Стал устраиваться в городской противотуберкулезный диспансер. Пока суд да дело, съездил несколько раз в Москву. Москва же тогда была безвидна и пустынна. Диссиденты делятся на досидентов, сидентов и отсидентов. Второй разряд в те дни преобладал. Многие из первой и третьей категорий эмигрировали. Все же кое-кого повидал.
Лег на лечение. Половина населения чахоточного диспансера такие же, как и я, откинувшиеся зеки. Нам не скучно. Днем располагаемся в больничном скверике. Навещают кенты из городского криминала, бывшие зеки, просто приятели. Все же я предпочитал пешие прогулки. Режим содержания предоставлял достаточное для них время. Меня посещали многие знакомые. И родные, конечно. В свою очередь и я хаживал в гости. У старинных приятельниц отца, Евгении Львовны Соболевой и Жозефины Иосифовны Бельфант, познакомился с Татьяной Яковлевной Ткаченко. Она преподает в детской музыкальной школе фортепиано. Скоро Татьяна стала моей женой.
Приезжали ко мне и московские диссиденты. Недавно освободившиеся Виктор Давыдов и Кирилл Попов. Приехала Соня Гримм. Муж ее, Юра Гримм, тогда еще сидел. В Тюменской области, можно сказать по соседству с Тобольском. Два лаптя по карте. Навестила Ася Лащивер. Я и Татьяна с ней и ее мужем Рудольфом (в просторечии Рудиком) крепко подружились. Состоялись и другие визиты.
Все бы ничего, да по ночам диспансер закрыт. Вечером двери запираются, дежурный врач совершает обход. Не сидеть же в диспансере! Меня свидание с Татьяной ждет. Есть два пути. Моя палата на втором этаже. Можно выйти через окно палаты на первом этаже, как многие и делают.

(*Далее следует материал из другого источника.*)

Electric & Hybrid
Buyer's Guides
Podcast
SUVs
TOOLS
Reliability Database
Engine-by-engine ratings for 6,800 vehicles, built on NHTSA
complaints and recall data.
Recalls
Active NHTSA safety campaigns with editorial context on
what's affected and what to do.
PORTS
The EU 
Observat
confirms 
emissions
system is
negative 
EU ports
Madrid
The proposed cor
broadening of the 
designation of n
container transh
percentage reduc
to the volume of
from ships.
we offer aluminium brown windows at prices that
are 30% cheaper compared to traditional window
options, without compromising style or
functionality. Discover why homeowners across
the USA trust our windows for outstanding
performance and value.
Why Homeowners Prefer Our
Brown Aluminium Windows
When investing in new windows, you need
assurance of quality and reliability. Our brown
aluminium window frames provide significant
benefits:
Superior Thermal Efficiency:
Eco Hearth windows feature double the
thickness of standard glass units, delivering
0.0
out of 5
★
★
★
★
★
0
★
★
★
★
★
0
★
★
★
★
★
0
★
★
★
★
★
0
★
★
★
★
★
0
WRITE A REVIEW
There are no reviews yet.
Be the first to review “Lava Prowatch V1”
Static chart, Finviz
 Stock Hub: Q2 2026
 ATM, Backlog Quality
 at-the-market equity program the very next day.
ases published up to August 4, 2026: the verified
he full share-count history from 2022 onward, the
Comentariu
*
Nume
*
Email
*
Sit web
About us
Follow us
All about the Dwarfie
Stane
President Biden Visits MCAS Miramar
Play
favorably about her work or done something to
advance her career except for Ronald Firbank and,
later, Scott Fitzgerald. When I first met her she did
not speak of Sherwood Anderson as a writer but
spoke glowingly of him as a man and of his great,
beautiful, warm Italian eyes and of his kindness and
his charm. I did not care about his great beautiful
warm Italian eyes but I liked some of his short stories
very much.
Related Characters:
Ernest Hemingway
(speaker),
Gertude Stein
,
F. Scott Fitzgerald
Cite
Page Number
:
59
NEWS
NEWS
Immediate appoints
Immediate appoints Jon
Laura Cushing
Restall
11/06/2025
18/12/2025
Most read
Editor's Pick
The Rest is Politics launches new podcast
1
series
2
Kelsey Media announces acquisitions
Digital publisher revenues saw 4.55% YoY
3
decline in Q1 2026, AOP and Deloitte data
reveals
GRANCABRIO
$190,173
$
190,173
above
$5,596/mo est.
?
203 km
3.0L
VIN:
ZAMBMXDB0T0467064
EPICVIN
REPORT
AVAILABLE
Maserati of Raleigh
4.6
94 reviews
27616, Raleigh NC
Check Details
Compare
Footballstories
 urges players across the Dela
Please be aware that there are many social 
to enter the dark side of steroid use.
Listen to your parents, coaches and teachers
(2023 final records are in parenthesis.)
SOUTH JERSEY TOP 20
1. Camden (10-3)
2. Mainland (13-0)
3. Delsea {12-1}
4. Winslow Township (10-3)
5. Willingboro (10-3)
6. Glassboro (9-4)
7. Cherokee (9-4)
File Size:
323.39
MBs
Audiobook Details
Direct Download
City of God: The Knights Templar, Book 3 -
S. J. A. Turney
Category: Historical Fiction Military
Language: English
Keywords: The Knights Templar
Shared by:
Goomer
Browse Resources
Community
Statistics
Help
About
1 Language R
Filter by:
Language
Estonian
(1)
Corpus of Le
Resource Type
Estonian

Но не следует попадаться на глаза дежурным медсестрам. Могут проверить ночью твое наличие в палате. Особой вредностью отличалась одна старушка по кличке Записю. Чуть что не по ней: «Записю, записю». А серьезное нарушение режима содержания приводит к удалению из больницы. Ах, если бы так из тюрьмы прогоняли! К тому же неудобно возвращаться ночью опять через окно палаты. Надо стучаться, поднимать кого-то открыть окно. Пусть и свои люди, но больные. Да еще требуется незаметно проскользнуть к себе. Я пошел другим путем. После обхода крепко связываю несколько покрывал с кроватей. Привязываю к батарее и спускаюсь вниз через окно. Однопалатники на подстраховке. Здание старое, с высокими этажами. Второй этаж эквивалентен обычному третьему. Я в спортивном костюме. Утром двери диспансера открываются, чахоточный люд высыпает во двор. Покурить, размяться. Я незаметно сливаюсь с населением.
Досаждала еще так называемая «трудотерапия». Придумают же поганое словечко! Заключалась она в мелких трудах по больнице. Убрать что-то, дворик подмести и т. п. Вроде бы не обязаловка, но на уклонистов администрация смотрит косо. У меня трудотерапия прочно ассоциировалась с так называемым «общественно-полезным трудом» на зоне. Например, тот же дворик подмести. Для отрицаловки такие работы западло. Если взял метлу в руки, автоматически переходишь в мужицкую масть. В сущности, отношение к такому труду есть водораздел между братвой и мужиками. Именно за отказ от «общественно-полезного труда» (кому полезного?) многие попадают на кичу. Естественно, я от трудотерапии отказался. Мол, такой метод лечения мне не подходит. Главврачу очень отказ не понравился. В конце концов, он совместно с Записю обнаружил как-то ночью недостачу. Меня в диспансере не было. На следующий день оформили документы на выписку. Вот еще один пример того, как воля становится продолжением тюрьмы. А тюрьма продолжением воли. Недаром зеки говорят о зонах маленькой и большой.